Sarah siguió leyendo. Imposible dejarlo. Leyó hasta que se apagó el fuego y tuvo que levantarse a espabilarlo. ¡Sería imperdonable que John volviera helado y mojado y la chimenea estuviera prácticamente apagada! Mientras añadía carbón, liberada momentáneamente del hechizo de la letra impresa, recordó lo que había leído. «Podría ser Silverstream —pensó—. Copperfield es… Silverstream. ¡Qué raro! El comandante Waterfoot es exactamente igual que el coronel Weatherhead y la señora Mildmay podría ser perfectamente Dorothea Bold…»

Frunció el ceño y repasó las páginas leídas, cada vez más intrigada por la sospecha de que los nombres y las personas no eran mera coincidencia. Buscó el párrafo concreto sobre el médico, al que llamaba el señor Gaymer. ¡Ajá, ya lo tenía!

El doctor Rider era un escocés alto y ancho de hombros, con una boca peculiar y cejas espesas; transmitía una sensación optimista de salud y vigor hasta en la habitación del enfermo más desesperado. Los niños lo adoraban e incluso el más mimado e inmanejable lo obedecía sin chistar. En cambio, con las enfermedades imaginarias no se andaba con miramientos y enseguida recetaba aceite de ricino a los quejicas, cosa que no le granjeaba afecto exactamente.

¡Era el vivo retrato de John! Sarah estalló en carcajadas echando la cabeza atrás, contra el respaldo del sillón. ¿Quién demonios habría escrito ese libro? Algún vecino de Silverstream, sin duda; un paciente de John. Volvió a mirar las tapas y vio que el autor firmaba con el nombre de John Smith; eso daba pocas pistas, con ese nombre podía firmar cualquiera. «En fin —pensó—, no somos tantos en Silverstream, veamos quién puede haberlo escrito y eliminemos a los que no.» ¿Sería el coronel Weatherhead? No, no era su estilo en absoluto; además no habría sabido describirse con tanto acierto y perspicacia. ¿Sería el señor Dunn? Demasiado viejo y aburrido. ¿El nuevo vicario? Difícilmente, sus santos no le dejaban tiempo libre y no le había dado tiempo a conocer a los habitantes de Silverstream tan a fondo como el autor. ¿El señor Fortnum? No, el libro lo trataba con mucha dureza. ¿El señor Snowdon? No, tampoco, y por la misma razón. Solo quedaban los militares y el señor Featherstone Hogg. Sarah eliminó a los militares, porque solo estaban pendientes de sí mismos y de sus propios asuntos, eran aves de paso y apenas conocían Silverstream. El señor Featherstone Hogg profesaba un enorme respeto a su mujer y jamás la describiría como en ese asombroso libro, porque, desde luego, la señora Horsley Downs era el vivo retrato de la señora Featherstone Hogg.
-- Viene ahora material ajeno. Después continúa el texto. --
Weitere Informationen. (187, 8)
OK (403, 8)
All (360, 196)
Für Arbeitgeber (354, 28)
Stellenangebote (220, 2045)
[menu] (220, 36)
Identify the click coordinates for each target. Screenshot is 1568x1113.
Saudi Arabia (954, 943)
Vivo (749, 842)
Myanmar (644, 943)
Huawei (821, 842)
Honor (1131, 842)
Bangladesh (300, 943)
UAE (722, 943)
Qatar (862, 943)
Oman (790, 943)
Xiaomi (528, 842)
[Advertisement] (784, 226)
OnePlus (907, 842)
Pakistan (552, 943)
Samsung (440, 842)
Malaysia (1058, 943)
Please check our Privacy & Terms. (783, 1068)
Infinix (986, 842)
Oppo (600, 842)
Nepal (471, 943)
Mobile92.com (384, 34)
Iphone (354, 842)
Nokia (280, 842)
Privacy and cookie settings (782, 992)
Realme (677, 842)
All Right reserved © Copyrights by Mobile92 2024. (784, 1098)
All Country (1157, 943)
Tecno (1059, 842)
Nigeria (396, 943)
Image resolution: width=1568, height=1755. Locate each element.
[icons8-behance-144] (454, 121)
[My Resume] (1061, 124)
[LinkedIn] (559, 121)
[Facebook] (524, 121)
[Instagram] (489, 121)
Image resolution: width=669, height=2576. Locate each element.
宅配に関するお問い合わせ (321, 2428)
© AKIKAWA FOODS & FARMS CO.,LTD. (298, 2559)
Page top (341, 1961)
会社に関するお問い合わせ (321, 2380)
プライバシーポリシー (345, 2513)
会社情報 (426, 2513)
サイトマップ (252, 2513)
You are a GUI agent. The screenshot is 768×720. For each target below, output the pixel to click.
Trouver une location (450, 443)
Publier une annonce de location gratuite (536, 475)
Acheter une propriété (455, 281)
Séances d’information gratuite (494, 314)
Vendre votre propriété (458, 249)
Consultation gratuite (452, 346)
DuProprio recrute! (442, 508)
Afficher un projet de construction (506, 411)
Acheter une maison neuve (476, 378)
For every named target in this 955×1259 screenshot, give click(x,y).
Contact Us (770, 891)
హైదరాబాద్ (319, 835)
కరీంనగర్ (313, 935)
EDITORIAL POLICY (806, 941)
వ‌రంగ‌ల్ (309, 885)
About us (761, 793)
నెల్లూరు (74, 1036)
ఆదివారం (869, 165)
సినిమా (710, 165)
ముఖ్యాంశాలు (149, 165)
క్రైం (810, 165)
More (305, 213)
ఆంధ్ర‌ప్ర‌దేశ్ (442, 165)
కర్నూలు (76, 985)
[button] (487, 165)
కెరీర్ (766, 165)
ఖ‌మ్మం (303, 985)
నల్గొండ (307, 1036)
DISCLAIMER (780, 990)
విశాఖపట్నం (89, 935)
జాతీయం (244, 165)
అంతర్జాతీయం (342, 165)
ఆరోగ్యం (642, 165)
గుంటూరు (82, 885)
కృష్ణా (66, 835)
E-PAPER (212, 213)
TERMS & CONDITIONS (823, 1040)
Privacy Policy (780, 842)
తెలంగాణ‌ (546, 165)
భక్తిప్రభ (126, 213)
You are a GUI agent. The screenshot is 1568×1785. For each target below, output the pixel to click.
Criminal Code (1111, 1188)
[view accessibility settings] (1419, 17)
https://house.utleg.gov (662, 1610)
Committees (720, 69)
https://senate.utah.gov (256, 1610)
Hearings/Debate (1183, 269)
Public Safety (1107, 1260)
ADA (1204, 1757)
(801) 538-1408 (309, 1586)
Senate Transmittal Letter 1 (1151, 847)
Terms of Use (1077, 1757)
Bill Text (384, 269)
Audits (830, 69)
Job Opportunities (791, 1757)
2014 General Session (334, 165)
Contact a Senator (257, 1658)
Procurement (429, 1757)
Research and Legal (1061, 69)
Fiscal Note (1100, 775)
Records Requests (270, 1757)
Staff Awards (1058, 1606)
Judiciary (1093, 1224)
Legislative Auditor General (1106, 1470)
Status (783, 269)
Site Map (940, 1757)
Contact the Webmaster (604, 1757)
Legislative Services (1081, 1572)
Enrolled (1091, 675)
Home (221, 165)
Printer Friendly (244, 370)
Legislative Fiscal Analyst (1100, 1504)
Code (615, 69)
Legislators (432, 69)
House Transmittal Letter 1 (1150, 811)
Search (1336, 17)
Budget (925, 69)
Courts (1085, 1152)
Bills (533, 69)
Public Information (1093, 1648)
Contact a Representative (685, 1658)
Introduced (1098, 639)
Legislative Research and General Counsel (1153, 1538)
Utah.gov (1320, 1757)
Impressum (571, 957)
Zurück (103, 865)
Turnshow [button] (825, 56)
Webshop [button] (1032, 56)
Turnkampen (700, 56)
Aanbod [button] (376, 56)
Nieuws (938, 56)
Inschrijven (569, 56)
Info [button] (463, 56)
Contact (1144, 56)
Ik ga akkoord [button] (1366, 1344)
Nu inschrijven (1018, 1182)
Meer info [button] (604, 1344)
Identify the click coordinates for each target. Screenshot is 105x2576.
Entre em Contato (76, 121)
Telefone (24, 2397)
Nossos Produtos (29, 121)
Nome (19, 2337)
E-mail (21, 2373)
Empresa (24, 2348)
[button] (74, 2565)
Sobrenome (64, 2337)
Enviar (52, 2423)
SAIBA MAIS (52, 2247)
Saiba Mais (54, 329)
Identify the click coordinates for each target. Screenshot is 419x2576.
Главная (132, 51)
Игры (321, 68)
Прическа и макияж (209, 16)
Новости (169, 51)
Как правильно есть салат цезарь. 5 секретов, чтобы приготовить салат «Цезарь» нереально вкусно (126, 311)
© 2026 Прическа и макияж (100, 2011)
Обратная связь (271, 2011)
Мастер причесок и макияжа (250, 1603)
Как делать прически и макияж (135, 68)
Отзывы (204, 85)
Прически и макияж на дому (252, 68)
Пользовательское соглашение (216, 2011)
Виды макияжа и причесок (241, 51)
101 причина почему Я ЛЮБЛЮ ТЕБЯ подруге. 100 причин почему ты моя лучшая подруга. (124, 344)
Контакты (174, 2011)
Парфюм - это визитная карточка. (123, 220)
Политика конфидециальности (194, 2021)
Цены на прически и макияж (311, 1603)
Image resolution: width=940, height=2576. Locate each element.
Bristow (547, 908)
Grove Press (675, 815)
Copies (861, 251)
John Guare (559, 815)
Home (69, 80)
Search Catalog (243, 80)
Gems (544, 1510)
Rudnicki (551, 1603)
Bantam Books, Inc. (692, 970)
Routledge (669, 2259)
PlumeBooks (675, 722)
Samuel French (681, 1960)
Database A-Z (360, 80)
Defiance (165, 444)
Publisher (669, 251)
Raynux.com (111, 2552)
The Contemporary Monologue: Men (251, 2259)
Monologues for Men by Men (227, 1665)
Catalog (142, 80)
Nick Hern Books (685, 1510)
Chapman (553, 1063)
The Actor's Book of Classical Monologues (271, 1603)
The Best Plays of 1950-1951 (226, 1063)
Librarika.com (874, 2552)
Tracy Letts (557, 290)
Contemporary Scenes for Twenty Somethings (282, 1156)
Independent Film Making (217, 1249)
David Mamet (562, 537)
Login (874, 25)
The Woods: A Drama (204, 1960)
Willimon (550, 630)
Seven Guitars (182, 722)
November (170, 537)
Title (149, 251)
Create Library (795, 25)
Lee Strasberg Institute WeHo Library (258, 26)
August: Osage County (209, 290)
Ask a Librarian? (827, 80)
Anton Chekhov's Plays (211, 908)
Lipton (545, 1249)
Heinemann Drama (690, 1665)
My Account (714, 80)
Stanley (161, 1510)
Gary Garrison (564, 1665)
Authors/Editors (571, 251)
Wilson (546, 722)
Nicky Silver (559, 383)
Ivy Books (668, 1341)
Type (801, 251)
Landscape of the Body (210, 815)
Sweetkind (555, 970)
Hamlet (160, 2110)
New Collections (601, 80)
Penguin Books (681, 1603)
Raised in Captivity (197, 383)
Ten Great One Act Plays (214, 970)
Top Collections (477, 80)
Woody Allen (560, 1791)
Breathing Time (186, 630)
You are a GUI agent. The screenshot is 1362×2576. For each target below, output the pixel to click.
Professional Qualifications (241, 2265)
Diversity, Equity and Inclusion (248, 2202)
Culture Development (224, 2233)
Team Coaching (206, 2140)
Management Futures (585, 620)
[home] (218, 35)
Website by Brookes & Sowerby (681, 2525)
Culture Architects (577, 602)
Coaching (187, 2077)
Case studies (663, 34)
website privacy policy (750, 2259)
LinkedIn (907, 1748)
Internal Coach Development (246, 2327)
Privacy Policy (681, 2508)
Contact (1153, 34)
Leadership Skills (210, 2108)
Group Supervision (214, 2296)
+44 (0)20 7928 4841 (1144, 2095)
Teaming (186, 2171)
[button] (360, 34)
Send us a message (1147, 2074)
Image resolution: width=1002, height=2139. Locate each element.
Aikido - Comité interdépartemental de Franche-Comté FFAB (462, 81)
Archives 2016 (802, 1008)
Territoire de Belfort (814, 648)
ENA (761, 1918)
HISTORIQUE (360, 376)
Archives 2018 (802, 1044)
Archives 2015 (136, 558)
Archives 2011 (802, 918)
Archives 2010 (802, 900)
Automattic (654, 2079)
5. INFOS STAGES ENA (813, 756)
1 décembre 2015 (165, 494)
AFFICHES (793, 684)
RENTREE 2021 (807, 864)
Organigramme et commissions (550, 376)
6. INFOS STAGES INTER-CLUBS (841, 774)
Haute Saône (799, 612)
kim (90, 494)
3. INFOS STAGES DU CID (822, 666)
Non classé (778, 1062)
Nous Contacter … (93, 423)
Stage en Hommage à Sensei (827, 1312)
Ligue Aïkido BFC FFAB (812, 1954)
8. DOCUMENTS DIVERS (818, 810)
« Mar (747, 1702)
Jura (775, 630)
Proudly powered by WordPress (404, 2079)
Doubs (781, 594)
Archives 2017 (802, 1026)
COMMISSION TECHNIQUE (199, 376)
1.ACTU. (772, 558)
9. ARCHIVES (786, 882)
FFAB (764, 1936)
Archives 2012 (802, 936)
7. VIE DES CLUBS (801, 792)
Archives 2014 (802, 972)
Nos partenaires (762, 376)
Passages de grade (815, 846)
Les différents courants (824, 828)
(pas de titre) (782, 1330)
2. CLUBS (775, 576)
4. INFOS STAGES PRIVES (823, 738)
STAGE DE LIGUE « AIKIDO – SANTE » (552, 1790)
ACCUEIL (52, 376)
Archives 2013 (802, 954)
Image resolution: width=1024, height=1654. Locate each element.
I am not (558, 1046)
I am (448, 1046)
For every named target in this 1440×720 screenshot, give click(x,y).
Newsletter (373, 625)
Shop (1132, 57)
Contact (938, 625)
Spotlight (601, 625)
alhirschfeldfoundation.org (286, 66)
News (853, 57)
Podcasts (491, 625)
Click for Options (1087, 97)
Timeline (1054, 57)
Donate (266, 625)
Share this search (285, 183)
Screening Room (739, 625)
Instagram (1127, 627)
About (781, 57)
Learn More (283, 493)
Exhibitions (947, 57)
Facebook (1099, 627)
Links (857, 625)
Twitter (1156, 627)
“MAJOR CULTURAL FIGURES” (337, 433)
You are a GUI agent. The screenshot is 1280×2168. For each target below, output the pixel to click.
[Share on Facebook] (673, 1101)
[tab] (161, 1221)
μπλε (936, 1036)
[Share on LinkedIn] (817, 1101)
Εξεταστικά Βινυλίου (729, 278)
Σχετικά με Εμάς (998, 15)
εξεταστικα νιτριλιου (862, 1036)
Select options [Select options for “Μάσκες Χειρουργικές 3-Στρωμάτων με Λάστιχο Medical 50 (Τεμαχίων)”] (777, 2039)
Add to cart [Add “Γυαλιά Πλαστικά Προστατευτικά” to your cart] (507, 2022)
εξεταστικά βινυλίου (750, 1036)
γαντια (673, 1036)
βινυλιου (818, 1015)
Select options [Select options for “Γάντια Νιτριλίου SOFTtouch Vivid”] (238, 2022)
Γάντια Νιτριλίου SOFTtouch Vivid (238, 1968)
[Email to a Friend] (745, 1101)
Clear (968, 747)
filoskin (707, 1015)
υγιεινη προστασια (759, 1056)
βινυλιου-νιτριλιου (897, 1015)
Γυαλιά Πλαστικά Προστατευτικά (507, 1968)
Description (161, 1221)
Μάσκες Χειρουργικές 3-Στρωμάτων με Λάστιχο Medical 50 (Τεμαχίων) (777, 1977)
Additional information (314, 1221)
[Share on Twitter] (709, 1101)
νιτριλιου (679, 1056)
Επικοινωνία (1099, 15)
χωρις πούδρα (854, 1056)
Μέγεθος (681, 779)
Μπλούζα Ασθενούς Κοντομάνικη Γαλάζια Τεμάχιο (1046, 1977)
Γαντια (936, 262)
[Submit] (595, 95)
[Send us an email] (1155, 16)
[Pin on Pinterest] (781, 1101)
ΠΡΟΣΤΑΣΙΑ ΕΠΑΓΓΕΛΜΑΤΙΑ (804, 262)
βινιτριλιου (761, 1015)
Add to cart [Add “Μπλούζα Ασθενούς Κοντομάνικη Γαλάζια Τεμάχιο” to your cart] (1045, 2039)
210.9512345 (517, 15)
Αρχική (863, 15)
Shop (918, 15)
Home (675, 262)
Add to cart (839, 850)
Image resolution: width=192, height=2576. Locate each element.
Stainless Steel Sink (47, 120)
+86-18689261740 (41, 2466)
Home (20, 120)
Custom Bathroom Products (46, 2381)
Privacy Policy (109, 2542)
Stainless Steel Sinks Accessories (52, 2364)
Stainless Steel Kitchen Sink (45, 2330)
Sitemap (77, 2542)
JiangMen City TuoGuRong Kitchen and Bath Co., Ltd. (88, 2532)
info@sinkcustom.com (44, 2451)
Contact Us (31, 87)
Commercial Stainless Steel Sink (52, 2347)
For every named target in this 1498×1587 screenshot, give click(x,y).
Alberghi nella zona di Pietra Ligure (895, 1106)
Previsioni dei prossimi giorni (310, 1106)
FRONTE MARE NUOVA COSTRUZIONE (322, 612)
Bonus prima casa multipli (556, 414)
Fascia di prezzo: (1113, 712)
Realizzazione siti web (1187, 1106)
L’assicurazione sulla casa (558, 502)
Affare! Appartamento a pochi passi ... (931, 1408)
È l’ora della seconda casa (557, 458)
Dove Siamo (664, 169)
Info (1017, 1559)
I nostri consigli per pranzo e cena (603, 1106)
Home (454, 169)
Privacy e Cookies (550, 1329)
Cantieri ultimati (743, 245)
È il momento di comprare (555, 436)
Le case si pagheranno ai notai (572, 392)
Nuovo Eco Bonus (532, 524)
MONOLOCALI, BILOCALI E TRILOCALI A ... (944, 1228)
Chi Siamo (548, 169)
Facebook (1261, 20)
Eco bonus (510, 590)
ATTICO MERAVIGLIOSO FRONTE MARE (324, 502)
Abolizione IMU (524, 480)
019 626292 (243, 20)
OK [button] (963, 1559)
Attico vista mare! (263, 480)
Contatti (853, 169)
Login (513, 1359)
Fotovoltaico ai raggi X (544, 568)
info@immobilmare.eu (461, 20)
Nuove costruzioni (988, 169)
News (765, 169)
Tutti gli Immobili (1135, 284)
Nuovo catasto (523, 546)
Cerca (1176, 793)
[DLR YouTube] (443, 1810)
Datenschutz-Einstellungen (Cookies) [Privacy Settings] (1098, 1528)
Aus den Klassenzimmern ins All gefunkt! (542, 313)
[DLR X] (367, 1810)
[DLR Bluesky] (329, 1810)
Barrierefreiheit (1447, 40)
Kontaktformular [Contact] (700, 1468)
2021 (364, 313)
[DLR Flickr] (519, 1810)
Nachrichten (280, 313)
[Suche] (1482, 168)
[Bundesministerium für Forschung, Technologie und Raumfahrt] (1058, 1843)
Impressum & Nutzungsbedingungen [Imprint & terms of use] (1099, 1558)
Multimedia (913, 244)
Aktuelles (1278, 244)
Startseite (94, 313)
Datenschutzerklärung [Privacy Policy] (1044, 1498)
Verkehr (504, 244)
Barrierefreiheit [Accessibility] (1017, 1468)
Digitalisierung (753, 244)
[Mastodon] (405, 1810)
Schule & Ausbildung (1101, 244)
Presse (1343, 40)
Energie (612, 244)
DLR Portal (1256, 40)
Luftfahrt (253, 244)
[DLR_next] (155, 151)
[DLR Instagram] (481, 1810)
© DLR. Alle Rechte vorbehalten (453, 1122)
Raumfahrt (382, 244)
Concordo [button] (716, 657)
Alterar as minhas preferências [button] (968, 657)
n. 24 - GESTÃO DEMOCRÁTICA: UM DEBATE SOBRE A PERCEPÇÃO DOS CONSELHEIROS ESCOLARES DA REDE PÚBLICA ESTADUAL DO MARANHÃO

Su elegancia lánguida y sus aires de superioridad estaban reflejados con habilidad inimitable. Incluso se describía una de sus veladas musicales, a las que todo Copperfield se veía obligado a asistir para oír a Brahms y tomar un líquido turbio y casi frío que pasaba por café y bocadillos de paté de anchoa: el señor Featherstone Hogg jamás se atrevería…

Por supuesto, quedaba Stephen Bulmer. Todo el pueblo sabía que el señor Bulmer estaba escribiendo un libro sobre Enrique IV, pero el que tenía ella entre manos no trataba ese tema y, además, estaba completamente segura de que no lo había escrito Stephen Bulmer. Pensó en su cara, afilada y surcada de desagradables arrugas desde la base de la nariz hasta las comisuras de la cínica boca, y las profundas líneas verticales en el entrecejo.